↓↓↓

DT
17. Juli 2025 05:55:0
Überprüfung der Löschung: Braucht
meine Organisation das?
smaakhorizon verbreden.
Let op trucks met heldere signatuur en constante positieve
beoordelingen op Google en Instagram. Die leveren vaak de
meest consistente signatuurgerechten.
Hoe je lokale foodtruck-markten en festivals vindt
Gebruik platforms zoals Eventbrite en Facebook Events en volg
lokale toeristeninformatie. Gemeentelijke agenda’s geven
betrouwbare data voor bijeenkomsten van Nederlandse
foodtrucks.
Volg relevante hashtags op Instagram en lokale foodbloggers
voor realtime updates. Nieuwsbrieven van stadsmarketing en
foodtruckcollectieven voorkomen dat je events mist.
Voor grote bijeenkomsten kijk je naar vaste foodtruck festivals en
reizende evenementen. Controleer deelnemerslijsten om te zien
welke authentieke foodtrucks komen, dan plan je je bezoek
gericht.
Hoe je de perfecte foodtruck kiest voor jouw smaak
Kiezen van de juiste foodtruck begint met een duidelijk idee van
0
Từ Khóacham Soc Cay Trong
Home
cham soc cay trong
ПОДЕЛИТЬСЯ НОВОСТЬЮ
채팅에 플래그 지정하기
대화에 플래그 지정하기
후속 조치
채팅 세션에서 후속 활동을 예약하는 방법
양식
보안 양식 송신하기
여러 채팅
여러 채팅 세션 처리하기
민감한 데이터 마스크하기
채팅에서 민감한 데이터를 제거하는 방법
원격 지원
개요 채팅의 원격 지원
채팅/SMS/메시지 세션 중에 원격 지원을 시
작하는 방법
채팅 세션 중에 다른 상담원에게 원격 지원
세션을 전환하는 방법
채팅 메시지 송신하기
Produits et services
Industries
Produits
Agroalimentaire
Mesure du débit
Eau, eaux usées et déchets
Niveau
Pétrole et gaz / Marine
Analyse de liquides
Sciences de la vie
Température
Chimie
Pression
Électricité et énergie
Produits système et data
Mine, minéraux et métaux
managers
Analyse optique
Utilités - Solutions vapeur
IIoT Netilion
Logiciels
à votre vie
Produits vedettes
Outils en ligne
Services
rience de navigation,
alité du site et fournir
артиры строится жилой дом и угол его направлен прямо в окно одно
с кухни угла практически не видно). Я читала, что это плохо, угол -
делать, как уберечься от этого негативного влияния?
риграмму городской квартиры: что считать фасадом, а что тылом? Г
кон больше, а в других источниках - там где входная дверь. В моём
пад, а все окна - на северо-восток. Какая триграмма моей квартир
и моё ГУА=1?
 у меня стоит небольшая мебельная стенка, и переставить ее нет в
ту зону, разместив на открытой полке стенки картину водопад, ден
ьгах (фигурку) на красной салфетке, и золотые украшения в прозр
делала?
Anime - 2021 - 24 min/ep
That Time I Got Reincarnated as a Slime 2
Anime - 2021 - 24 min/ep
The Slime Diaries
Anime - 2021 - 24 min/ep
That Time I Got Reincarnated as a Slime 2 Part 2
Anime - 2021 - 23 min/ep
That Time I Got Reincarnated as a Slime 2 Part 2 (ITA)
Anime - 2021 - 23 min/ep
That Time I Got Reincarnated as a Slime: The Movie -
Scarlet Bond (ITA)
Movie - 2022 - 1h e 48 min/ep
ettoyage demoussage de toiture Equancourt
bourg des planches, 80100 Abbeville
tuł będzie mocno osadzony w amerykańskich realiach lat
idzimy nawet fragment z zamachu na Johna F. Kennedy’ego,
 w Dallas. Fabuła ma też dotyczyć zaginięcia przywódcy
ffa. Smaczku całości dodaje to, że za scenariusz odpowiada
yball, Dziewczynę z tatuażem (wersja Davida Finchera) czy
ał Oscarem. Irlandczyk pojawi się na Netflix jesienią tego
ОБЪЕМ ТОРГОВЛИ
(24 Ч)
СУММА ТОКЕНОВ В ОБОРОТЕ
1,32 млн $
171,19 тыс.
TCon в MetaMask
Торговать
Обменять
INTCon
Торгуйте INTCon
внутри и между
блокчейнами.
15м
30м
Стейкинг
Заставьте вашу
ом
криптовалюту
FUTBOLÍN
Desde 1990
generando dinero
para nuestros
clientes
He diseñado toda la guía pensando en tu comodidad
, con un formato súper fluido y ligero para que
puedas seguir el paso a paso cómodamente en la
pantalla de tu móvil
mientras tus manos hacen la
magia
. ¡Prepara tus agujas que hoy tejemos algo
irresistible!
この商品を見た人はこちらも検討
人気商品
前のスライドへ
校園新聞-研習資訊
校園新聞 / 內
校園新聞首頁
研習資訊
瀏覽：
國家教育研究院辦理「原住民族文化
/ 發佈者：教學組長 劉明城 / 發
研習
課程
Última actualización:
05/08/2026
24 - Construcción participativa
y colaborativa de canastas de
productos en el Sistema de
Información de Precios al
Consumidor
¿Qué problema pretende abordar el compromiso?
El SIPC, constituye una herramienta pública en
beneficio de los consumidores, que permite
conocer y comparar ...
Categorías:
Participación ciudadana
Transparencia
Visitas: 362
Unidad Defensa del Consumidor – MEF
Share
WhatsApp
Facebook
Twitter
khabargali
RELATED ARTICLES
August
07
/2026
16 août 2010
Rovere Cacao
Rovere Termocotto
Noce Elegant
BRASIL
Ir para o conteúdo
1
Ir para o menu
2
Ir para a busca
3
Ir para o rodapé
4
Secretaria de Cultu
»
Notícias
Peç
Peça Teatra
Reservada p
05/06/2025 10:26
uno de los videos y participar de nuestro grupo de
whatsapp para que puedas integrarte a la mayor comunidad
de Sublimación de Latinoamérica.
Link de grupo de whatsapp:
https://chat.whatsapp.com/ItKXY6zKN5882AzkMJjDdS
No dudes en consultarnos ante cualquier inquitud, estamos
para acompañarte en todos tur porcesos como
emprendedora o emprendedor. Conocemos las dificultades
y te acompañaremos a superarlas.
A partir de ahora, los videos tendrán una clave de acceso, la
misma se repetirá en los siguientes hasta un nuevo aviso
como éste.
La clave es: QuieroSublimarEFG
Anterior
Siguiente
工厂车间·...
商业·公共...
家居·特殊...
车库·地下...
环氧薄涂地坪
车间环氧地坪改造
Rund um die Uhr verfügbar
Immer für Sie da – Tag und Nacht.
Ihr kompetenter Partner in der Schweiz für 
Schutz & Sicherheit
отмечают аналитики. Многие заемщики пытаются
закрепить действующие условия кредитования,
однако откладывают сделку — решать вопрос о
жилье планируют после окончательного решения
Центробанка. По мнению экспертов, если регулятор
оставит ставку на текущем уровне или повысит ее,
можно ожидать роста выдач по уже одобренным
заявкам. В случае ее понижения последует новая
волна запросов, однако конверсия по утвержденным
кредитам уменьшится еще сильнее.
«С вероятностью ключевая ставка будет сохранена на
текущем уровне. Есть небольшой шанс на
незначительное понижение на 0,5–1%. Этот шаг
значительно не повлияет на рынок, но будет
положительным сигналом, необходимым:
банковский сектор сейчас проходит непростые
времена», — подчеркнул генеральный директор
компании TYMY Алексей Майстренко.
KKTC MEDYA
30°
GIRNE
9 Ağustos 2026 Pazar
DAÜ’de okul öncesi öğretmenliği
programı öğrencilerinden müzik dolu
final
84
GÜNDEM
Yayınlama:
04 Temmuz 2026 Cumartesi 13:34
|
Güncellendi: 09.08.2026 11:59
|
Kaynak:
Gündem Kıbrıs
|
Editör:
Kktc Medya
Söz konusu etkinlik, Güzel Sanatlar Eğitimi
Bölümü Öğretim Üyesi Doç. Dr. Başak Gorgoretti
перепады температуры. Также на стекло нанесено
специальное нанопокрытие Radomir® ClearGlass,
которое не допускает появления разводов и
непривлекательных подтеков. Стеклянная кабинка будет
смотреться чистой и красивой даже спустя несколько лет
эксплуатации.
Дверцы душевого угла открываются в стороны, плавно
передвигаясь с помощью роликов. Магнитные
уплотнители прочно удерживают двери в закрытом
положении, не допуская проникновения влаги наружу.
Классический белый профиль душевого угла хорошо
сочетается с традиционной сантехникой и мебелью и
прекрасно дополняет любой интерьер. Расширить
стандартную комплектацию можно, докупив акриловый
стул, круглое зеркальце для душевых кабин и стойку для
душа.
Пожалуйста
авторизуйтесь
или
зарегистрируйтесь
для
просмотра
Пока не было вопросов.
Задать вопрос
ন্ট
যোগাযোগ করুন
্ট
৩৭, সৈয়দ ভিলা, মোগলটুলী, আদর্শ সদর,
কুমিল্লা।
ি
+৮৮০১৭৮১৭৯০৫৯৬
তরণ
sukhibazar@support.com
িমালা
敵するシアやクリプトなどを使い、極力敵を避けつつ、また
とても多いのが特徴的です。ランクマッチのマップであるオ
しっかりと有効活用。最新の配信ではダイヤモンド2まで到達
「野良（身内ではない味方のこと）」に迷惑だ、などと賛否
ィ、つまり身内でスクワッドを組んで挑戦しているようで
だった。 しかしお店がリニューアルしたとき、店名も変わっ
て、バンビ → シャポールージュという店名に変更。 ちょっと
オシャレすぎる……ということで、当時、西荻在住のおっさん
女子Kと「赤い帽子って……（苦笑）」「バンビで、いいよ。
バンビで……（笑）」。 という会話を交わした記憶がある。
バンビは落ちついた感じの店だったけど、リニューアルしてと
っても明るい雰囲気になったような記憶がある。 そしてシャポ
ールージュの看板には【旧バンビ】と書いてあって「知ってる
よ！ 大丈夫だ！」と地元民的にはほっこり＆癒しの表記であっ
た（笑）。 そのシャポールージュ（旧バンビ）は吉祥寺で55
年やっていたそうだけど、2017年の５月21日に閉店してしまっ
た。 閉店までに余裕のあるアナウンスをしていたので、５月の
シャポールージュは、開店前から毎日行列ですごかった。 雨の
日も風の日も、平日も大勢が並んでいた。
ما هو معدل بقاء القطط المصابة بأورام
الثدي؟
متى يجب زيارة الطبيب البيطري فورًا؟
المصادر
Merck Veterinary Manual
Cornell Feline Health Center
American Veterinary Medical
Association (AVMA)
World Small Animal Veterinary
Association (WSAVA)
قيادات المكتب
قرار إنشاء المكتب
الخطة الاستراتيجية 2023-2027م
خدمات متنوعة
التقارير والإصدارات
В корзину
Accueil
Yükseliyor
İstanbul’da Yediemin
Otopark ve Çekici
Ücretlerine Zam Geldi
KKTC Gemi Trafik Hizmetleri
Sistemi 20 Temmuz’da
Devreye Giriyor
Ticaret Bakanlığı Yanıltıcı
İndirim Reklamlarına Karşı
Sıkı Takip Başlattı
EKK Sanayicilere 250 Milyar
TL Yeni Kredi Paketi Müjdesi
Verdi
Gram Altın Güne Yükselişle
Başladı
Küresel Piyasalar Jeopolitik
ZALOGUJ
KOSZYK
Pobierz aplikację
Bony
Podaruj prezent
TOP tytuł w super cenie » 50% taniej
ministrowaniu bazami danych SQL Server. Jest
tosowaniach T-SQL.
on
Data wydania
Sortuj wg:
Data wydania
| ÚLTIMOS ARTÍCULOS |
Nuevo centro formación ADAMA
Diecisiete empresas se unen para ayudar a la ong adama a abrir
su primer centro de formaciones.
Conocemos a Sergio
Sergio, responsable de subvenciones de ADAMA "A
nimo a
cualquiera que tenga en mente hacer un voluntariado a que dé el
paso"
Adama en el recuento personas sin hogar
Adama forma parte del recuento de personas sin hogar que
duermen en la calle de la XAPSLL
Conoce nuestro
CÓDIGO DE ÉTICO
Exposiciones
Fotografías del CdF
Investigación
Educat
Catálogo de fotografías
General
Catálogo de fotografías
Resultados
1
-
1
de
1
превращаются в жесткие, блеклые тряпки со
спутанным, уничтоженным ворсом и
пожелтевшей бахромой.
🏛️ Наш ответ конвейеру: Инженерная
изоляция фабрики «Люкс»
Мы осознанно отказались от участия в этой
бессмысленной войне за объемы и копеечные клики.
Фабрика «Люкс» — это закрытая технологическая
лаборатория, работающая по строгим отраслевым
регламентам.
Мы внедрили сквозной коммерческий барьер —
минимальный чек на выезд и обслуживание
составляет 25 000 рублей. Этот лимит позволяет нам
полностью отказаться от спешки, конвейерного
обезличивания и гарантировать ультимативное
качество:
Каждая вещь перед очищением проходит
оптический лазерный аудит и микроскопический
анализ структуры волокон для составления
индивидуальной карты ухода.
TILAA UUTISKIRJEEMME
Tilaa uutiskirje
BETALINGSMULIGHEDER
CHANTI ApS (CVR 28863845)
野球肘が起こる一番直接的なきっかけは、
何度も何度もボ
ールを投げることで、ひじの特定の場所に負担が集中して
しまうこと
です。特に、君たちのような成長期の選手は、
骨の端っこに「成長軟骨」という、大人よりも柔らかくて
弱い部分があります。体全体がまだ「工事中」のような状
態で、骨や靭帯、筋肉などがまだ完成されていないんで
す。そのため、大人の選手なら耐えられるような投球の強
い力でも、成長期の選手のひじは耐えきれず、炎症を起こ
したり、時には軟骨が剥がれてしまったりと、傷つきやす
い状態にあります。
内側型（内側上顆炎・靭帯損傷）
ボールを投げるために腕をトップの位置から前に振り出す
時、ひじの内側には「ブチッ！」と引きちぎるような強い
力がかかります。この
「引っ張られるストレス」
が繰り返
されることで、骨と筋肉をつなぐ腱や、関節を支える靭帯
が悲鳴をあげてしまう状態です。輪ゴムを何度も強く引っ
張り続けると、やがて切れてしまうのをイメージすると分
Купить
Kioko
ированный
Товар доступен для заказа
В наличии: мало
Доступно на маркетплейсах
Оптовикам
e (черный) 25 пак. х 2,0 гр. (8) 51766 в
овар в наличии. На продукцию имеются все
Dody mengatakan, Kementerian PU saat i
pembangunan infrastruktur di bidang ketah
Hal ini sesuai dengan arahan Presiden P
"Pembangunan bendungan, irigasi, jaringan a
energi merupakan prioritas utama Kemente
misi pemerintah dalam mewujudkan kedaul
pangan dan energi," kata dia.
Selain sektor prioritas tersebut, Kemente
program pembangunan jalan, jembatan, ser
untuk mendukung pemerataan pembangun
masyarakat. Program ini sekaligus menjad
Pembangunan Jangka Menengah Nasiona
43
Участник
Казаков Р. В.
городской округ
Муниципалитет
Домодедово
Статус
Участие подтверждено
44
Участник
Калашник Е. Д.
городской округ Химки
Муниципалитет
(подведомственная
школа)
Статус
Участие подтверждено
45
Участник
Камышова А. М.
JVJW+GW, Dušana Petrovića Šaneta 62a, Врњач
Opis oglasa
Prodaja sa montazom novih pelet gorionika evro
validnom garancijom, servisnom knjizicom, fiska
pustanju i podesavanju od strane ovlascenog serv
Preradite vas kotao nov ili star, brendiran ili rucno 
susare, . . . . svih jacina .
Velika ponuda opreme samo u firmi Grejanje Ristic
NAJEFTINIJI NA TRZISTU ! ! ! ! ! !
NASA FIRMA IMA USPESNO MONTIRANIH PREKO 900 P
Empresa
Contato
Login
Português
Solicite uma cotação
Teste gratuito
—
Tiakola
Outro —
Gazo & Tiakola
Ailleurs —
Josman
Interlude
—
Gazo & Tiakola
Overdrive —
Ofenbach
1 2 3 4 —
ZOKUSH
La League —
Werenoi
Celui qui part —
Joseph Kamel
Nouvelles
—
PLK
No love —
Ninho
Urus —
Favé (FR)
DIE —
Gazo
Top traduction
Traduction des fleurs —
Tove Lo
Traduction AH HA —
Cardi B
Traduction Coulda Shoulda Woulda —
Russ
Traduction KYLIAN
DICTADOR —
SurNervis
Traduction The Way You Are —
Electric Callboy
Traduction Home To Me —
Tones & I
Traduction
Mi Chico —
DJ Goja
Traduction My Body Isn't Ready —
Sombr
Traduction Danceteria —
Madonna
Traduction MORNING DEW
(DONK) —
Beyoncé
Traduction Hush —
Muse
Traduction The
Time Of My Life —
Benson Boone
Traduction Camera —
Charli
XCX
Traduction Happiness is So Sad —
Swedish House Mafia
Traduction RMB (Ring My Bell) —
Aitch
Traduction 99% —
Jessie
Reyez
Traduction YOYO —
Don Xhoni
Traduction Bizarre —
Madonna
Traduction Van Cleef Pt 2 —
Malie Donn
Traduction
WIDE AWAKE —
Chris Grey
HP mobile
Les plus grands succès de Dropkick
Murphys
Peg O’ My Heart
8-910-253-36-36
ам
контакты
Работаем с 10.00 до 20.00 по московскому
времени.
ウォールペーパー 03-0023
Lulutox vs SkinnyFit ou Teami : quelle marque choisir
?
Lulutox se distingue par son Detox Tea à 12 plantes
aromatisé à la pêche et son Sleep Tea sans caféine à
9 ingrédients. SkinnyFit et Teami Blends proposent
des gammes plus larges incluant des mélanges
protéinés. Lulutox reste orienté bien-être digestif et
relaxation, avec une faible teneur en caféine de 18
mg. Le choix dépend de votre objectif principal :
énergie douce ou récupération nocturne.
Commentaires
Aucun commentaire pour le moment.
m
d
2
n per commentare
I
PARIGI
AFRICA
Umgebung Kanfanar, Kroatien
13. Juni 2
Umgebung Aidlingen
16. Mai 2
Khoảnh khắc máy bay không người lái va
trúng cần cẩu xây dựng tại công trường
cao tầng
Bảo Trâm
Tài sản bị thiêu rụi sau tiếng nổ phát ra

↑↑↑

▶ **Work to be completed**: The answer should be a single number: how many lines in the entries contain "Teami".

▶ **Answer section**: 2